-------- PROVIDED DATA
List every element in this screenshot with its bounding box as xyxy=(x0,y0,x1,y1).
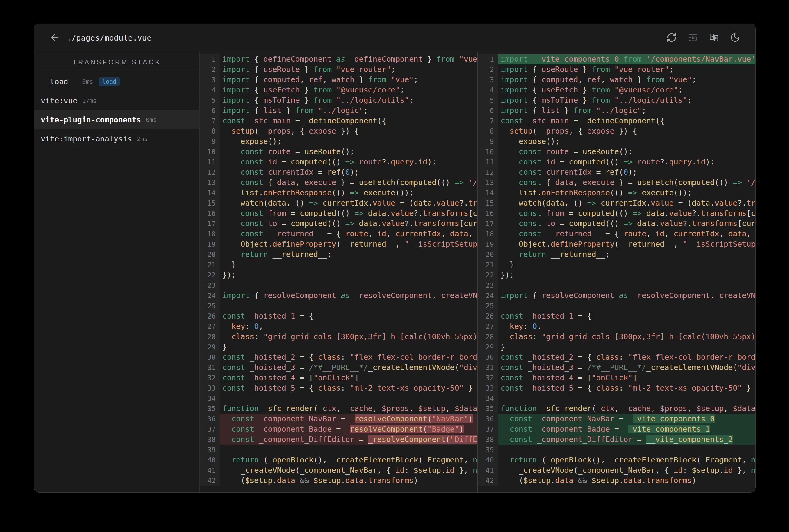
line-content xyxy=(220,280,477,290)
plugin-name: vite:vue xyxy=(41,96,77,105)
line-content: const _component_NavBar = _resolveCompon… xyxy=(220,414,477,424)
line-number: 11 xyxy=(200,157,220,167)
inline-diff-button[interactable] xyxy=(687,32,698,43)
line-content: watch(data, () => currentIdx.value = (da… xyxy=(498,198,756,208)
code-panel-after[interactable]: 1import __vite_components_0 from '/compo… xyxy=(477,52,756,492)
line-number: 5 xyxy=(200,95,220,106)
file-title-root-dot: . xyxy=(67,34,72,42)
file-title-path: /pages/module.vue xyxy=(72,34,151,42)
line-number: 8 xyxy=(200,126,220,136)
code-line: 30const _hoisted_2 = { class: "flex flex… xyxy=(200,352,477,362)
code-line: 5import { msToTime } from "../logic/util… xyxy=(200,95,477,106)
transform-stack-header: TRANSFORM STACK xyxy=(34,52,199,72)
plugin-name: vite:import-analysis xyxy=(41,134,132,143)
line-number: 10 xyxy=(200,147,220,157)
line-number: 39 xyxy=(478,445,498,455)
code-line: 42 ($setup.data && $setup.data.transform… xyxy=(478,475,756,486)
diff-panes: 1import { defineComponent as _defineComp… xyxy=(200,52,755,492)
code-line: 40 return (_openBlock(), _createElementB… xyxy=(478,455,756,465)
code-line: 39 xyxy=(478,445,756,455)
code-line: 4import { useFetch } from "@vueuse/core"… xyxy=(478,85,756,95)
line-number: 12 xyxy=(478,167,498,177)
code-line: 4import { useFetch } from "@vueuse/core"… xyxy=(200,85,477,95)
line-content: Object.defineProperty(__returned__, "__i… xyxy=(220,239,477,249)
line-content: const _hoisted_5 = { class: "ml-2 text-x… xyxy=(498,383,756,393)
line-number: 15 xyxy=(478,198,498,208)
code-line: 6import { list } from "../logic"; xyxy=(200,106,477,116)
transform-stack-item-vite-plugin-components[interactable]: vite-plugin-components0ms xyxy=(34,110,199,129)
back-button[interactable] xyxy=(49,32,60,44)
line-content: import { computed, ref, watch } from "vu… xyxy=(220,75,477,85)
dark-mode-button[interactable] xyxy=(730,32,740,43)
code-line: 12 const currentIdx = ref(0); xyxy=(478,167,756,177)
line-number: 16 xyxy=(478,208,498,218)
code-line: 14 list.onFetchResponse(() => execute())… xyxy=(478,188,756,198)
code-line: 34 xyxy=(200,393,477,403)
line-content: return (_openBlock(), _createElementBloc… xyxy=(220,455,477,465)
line-content: return __returned__; xyxy=(498,249,756,260)
line-content: const currentIdx = ref(0); xyxy=(498,167,756,177)
code-panel-before[interactable]: 1import { defineComponent as _defineComp… xyxy=(200,52,477,492)
code-line: 10 const route = useRoute(); xyxy=(478,147,756,157)
line-content xyxy=(498,445,756,455)
transform-stack-item-vite-import-analysis[interactable]: vite:import-analysis2ms xyxy=(34,129,199,148)
line-number: 24 xyxy=(200,290,220,301)
line-number: 42 xyxy=(478,475,498,486)
line-content: import { computed, ref, watch } from "vu… xyxy=(498,75,756,85)
line-number: 22 xyxy=(200,270,220,280)
topbar: ./pages/module.vue xyxy=(34,24,755,52)
line-content: const _component_Badge = __vite_componen… xyxy=(498,424,756,434)
line-number: 25 xyxy=(478,301,498,311)
plugin-name: vite-plugin-components xyxy=(41,115,141,124)
load-badge: load xyxy=(98,77,121,86)
code-line: 19 Object.defineProperty(__returned__, "… xyxy=(478,239,756,249)
code-line: 38 const _component_DiffEditor = __vite_… xyxy=(478,434,756,445)
line-content: import { defineComponent as _defineCompo… xyxy=(220,54,477,64)
code-line: 36 const _component_NavBar = __vite_comp… xyxy=(478,414,756,424)
code-line: 11 const id = computed(() => route?.quer… xyxy=(478,157,756,167)
line-number: 22 xyxy=(478,270,498,280)
transform-stack-item--load-[interactable]: __load__0msload xyxy=(34,72,199,91)
code-line: 41 _createVNode(_component_NavBar, { id:… xyxy=(200,465,477,475)
plugin-name: __load__ xyxy=(41,77,77,86)
line-content: Object.defineProperty(__returned__, "__i… xyxy=(498,239,756,249)
transform-stack-sidebar: TRANSFORM STACK __load__0msloadvite:vue1… xyxy=(34,52,200,492)
code-line: 39 xyxy=(200,445,477,455)
code-line: 41 _createVNode(_component_NavBar, { id:… xyxy=(478,465,756,475)
side-by-side-diff-button[interactable] xyxy=(709,32,719,43)
code-line: 28 class: "grid grid-cols-[300px,3fr] h-… xyxy=(478,331,756,342)
code-line: 14 list.onFetchResponse(() => execute())… xyxy=(200,188,477,198)
code-line: 33const _hoisted_5 = { class: "ml-2 text… xyxy=(478,383,756,393)
refresh-button[interactable] xyxy=(666,32,677,43)
side-by-side-diff-icon xyxy=(709,32,719,43)
line-number: 3 xyxy=(200,75,220,85)
line-content: _createVNode(_component_NavBar, { id: $s… xyxy=(220,465,477,475)
line-content: import { resolveComponent as _resolveCom… xyxy=(498,290,756,301)
plugin-time: 17ms xyxy=(82,97,96,104)
line-number: 4 xyxy=(478,85,498,95)
line-content: const to = computed(() => data.value?.tr… xyxy=(498,218,756,229)
plugin-time: 0ms xyxy=(82,78,93,85)
plugin-time: 2ms xyxy=(137,135,148,142)
code-line: 27 key: 0, xyxy=(200,321,477,331)
line-content: const _hoisted_4 = ["onClick"] xyxy=(498,373,756,383)
line-content: _createVNode(_component_NavBar, { id: $s… xyxy=(498,465,756,475)
code-line: 37 const _component_Badge = _resolveComp… xyxy=(200,424,477,434)
line-number: 21 xyxy=(478,260,498,270)
line-number: 31 xyxy=(200,362,220,373)
line-number: 29 xyxy=(478,342,498,352)
line-number: 30 xyxy=(200,352,220,362)
line-number: 38 xyxy=(200,434,220,445)
line-number: 33 xyxy=(478,383,498,393)
line-number: 4 xyxy=(200,85,220,95)
line-number: 5 xyxy=(478,95,498,106)
line-number: 18 xyxy=(478,229,498,239)
code-line: 20 return __returned__; xyxy=(478,249,756,260)
transform-stack-item-vite-vue[interactable]: vite:vue17ms xyxy=(34,91,199,110)
line-number: 12 xyxy=(200,167,220,177)
line-content xyxy=(498,393,756,403)
line-number: 28 xyxy=(200,331,220,342)
code-line: 5import { msToTime } from "../logic/util… xyxy=(478,95,756,106)
line-number: 9 xyxy=(478,136,498,147)
code-line: 21 } xyxy=(478,260,756,270)
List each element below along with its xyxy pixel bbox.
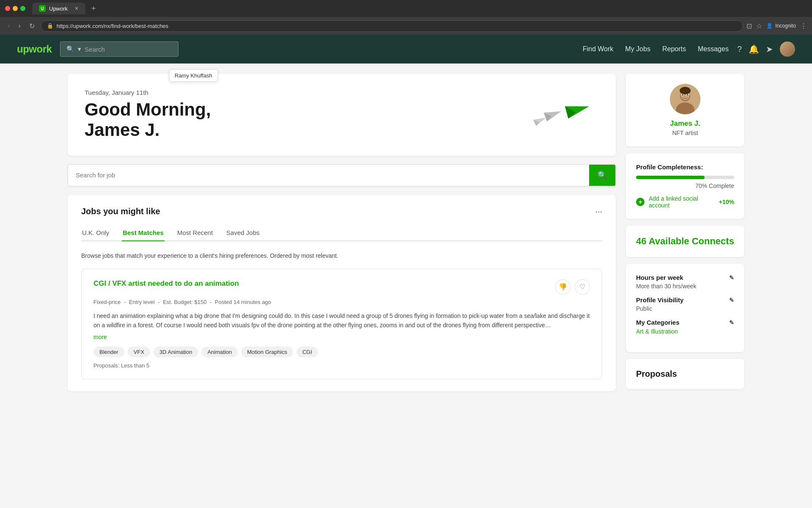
----------------
## WHAT YOU HAVE TO DO
Only lines that hold the string "class" belong in the answer, so copy every one of them from the records.

## TASK ANSWER
code-line: 30const _hoisted_2 = { class: "flex flex… xyxy=(200,352,477,362)
line-content: const _hoisted_5 = { class: "ml-2 text-x… xyxy=(498,383,756,393)
code-line: 28 class: "grid grid-cols-[300px,3fr] h-… xyxy=(478,331,756,342)
code-line: 33const _hoisted_5 = { class: "ml-2 text… xyxy=(478,383,756,393)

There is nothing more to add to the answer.